Once Upon a Time in Gaza / Однажды в Газе

Рецензия на «Однажды в Газе»: альтруистичный, но сумбурный палестинский криминальный фарс

Раздвоенная комедия Нассеров вызывает смех, но не может объединить свои политические элементы в осмысленное целое.

Фильм «Однажды в Газе», снятый дуэтом Тарзана и Араба Нассера, рассказывает о сотрудничестве иного рода: о небольшой наркотической схеме, придуманной робким студентом Яхьей (Надер Абд Альхай) и крепким владельцем ресторана Усамой (Маджд Эйд). 
Несмотря на то, что действие происходит в 2007 году, эта благонамеренная, ироничная драма склонна связывать свою обстановку с современным политическим духом времени, который она громко и открыто озвучивает. 
Однако её саморефлексивная, раздвоенная история — о том, как использовать кинематографические образы для создания революции, — по иронии судьбы оказывается вялой.

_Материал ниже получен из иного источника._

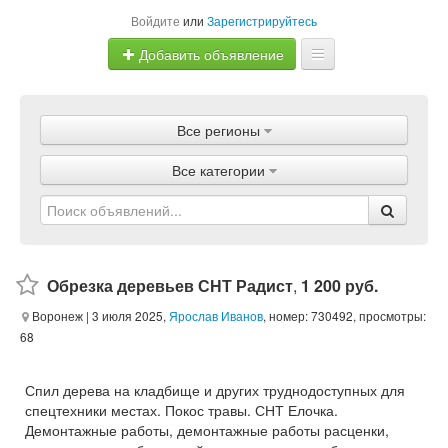
Войдите
или
Зарегистрируйтесь
Добавить объявление
Главная
Все регионы
Объявления
Все категории
Магазины
Услуги
Статьи
Обрезка деревьев СНТ Радист
,
1 200 руб.
Воронеж
| 3 июля 2025,
Ярослав Иванов
, номер: 730492, просмотры:
68
Спил дерева на кладбище и других труднодоступных для
спецтехники местах. Покос травы. СНТ Елочка.
Демонтажные работы, демонтажные работы расценки,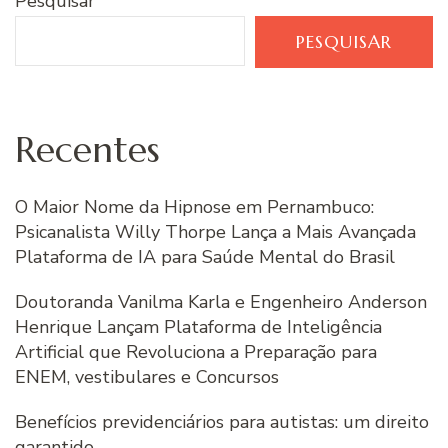
Pesquisar
PESQUISAR
Recentes
O Maior Nome da Hipnose em Pernambuco:
Psicanalista Willy Thorpe Lança a Mais Avançada
Plataforma de IA para Saúde Mental do Brasil
Doutoranda Vanilma Karla e Engenheiro Anderson
Henrique Lançam Plataforma de Inteligência
Artificial que Revoluciona a Preparação para
ENEM, vestibulares e Concursos
Benefícios previdenciários para autistas: um direito
garantido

В первой половине фильма, снятого с тщательным вниманием к композиции, Усама, мозговой центр операции, отправляет Яхью за обезболивающими по поддельным рецептам, которые они планируют продать, спрятав их в сэндвичах с фалафелем из закусочной Усамы. 
По мере развития сюжета его поддерживает лёгкое и забавное напряжение, возникающее из-за разногласий дуэта, которые Нассеры доводят до абсурда, а также из-за коррумпированного полицейского, который ходит у них по пятам, Абу Сами (Рамзи Макдиси). 
В то же время заголовки в газетах и репортажи по телевидению говорят о растущей напряжённости, поскольку Израиль недавно объявил Газу «враждебной территорией» и планирует буквально отгородить её стеной.

Нависающее присутствие этого политического призрака редко связано с происходящей неразберихой, за исключением незначительного эпизода, в котором израильские власти не позволяют Яхье поехать на Западный берег, чтобы увидеться с матерью. С одной стороны, невозможно рассказать историю современной Газы, не упомянув о меняющихся параметрах её существования. С другой стороны, это редко влияет на ход событий в фильме. Моральная дилемма, с которой сталкивается Усама, когда Абу Сами предлагает ему свободу в обмен на порез, внезапно прерывается каждым новым знакомством с окружающим миром, вместо того чтобы переплетаться с ним.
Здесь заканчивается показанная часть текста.